THE PROBLEM >> Would you transcribe the records below from the line with "SINIF TEK DERS SINIF..." to the line with "جلين في الإجازات الأساسية", ends included, exactly and with nothing more, leaving the pictures out?

RECORDS FOR THIS TASK >>
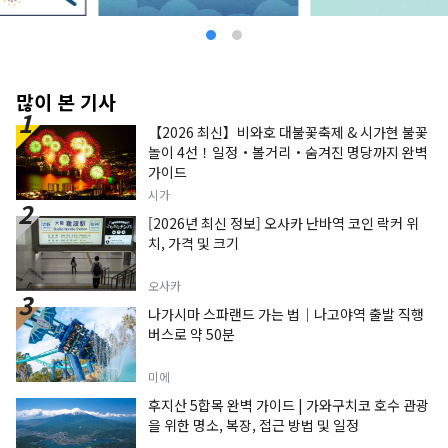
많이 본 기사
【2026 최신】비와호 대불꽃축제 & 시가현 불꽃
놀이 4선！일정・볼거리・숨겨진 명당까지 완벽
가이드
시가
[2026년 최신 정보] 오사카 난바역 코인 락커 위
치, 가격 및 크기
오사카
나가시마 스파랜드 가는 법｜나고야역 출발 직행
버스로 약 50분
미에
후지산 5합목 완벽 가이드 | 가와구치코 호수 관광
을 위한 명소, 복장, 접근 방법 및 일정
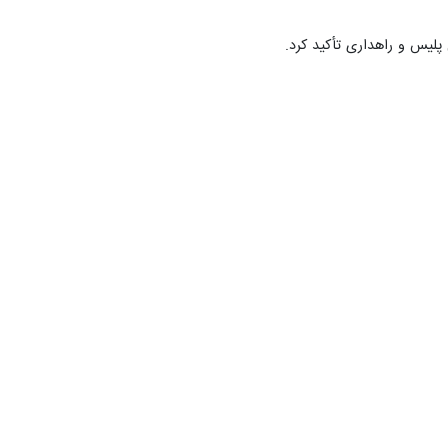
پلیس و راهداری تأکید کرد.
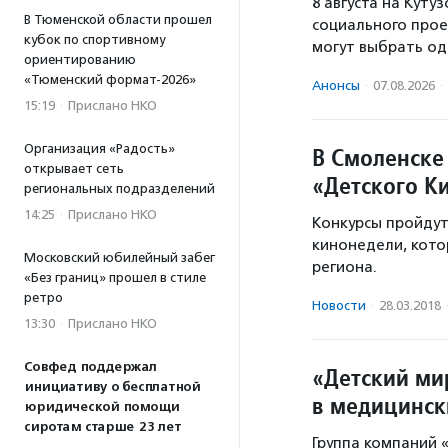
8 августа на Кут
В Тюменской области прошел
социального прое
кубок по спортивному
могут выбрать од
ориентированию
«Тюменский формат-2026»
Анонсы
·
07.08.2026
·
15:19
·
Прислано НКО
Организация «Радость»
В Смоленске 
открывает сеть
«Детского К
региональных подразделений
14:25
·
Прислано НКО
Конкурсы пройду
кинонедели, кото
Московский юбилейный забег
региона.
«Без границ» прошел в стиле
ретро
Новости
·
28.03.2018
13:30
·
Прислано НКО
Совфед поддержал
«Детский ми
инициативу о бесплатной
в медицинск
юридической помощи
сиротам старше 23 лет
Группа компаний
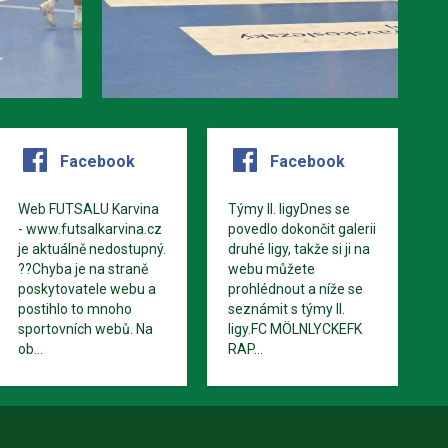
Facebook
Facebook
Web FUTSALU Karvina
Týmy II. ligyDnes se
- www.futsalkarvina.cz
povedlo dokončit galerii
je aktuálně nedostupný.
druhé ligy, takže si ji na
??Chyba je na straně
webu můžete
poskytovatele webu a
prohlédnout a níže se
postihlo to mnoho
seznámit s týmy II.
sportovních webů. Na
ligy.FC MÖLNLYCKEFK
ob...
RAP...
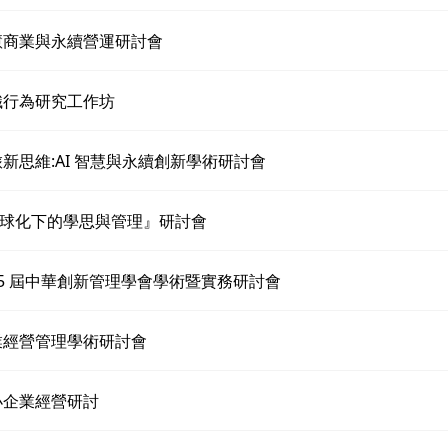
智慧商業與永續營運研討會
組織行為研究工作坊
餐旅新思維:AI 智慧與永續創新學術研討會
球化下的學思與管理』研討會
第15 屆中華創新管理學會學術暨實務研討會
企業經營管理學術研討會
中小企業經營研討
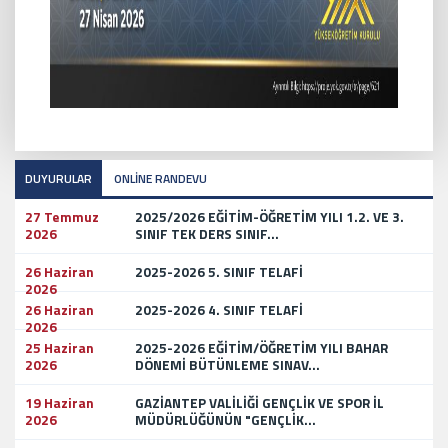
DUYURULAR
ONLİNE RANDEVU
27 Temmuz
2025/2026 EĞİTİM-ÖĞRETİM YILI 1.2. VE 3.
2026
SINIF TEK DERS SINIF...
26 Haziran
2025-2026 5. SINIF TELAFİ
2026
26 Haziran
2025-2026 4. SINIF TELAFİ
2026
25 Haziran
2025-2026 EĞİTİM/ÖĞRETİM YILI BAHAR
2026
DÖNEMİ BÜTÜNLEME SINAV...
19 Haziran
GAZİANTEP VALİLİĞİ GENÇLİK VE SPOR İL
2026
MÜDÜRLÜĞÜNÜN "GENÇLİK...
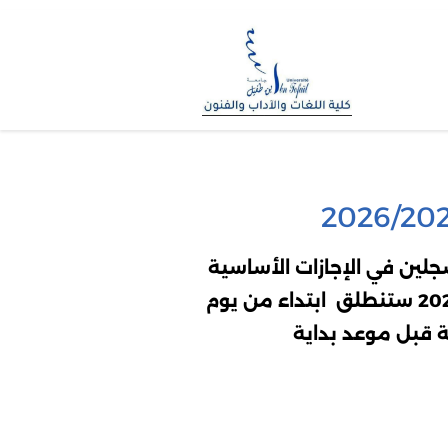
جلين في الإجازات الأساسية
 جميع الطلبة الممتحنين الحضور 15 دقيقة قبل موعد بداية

SOLUTION BELOW >>
SINIF TEK DERS SINIF...
26 Haziran
2025-2026 5. SINIF TELAFİ
2026
26 Haziran
2025-2026 4. SINIF TELAFİ
2026
25 Haziran
2025-2026 EĞİTİM/ÖĞRETİM YILI BAHAR
2026
DÖNEMİ BÜTÜNLEME SINAV...
19 Haziran
GAZİANTEP VALİLİĞİ GENÇLİK VE SPOR İL
2026
MÜDÜRLÜĞÜNÜN "GENÇLİK...
جلين في الإجازات الأساسية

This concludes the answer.